LONDON (Reuters) - The standard setter which writes accounting rules for over 100 countries said it will pause for a while and focus on just a few reforms requested by its users, and bed down rules it has already approved.
The International Accounting Standards Board (IASB) has worked on a string of rule changes in response to the financial crisis.
In the run up to the crisis banks had been too slow to make provisions for soured loans and other assets, and were also able to shunt many risky assets off their balance sheets, making them appear healthier.
IASB Chairman Hans Hoogervorst said a consultation has showed that users of accounting rules want a period of relative calm for a few years, to “let the dust settle” and allow everyone to get used to the new rules.
The board will pay closer attention to making sure that the standards it now has are properly implemented.
The board will take more time to write new rules by conducting more research and costings first, and consult more widely with national and regional accounting bodies.
The IASB’s agenda has been dominated by joint talks with its U.S. counterpart, the Financial Accounting Standards Board, for a decade to “converge” their rules so that the United States would then be expected to switch to IASB standards.

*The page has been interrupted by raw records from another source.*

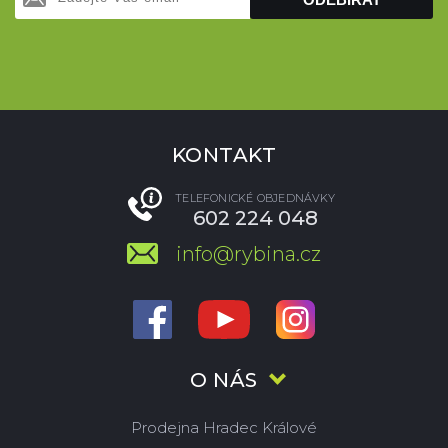
KONTAKT
TELEFONICKÉ OBJEDNÁVKY
602 224 048
info@rybina.cz
O NÁS
Prodejna Hradec Králové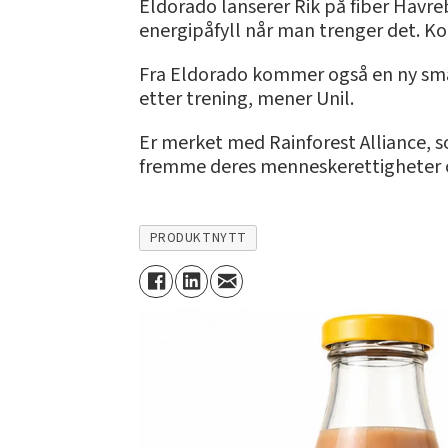
Eldorado lanserer Rik på fiber Havre
energipåfyll når man trenger det. K
Fra Eldorado kommer også en ny smak
etter trening, mener Unil.
Er merket med Rainforest Alliance, 
fremme deres menneskerettigheter o
PRODUKTNYTT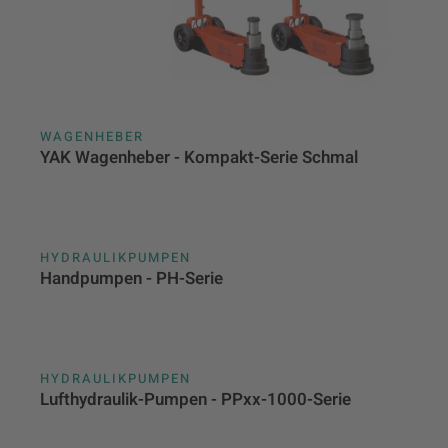
WAGENHEBER
YAK Wagenheber - Kompakt-Serie Schmal
HYDRAULIKPUMPEN
Handpumpen - PH-Serie
HYDRAULIKPUMPEN
Lufthydraulik-Pumpen - PPxx-1000-Serie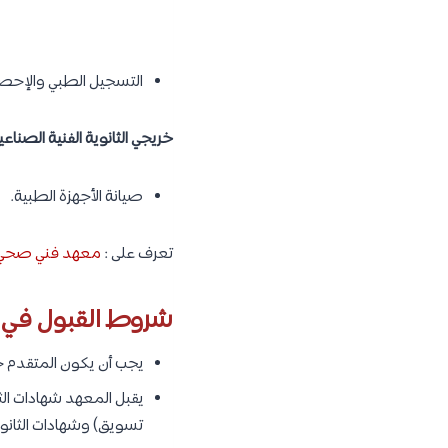
التسجيل الطبي والإحصا
خريجي الثانوية الفنية الصناع
صيانة الأجهزة الطبية.
تعرف على :
معهد فني صحي خ
شروط القبول في ا
يجب أن يكون المتقدم حاص
يقبل المعهد شهادات ال
تسويق) وشهادات الثانوي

The 40-page paper published by the IASB on its future agenda priorities on Tuesday made little mention of the convergence project.
The United States decided this year to defer a decision on switching to the board’s rules.
Instead, the IASB’s priorities now reflect the growing use of its rules in emerging economies in Asia and Latin America, such as financial reporting in high inflationary economies.
Accounting for emissions trading schemes will also a priority, along with intangible asset rules for mining and exploration companies as sought by Australia, Canada, Norway and South Africa.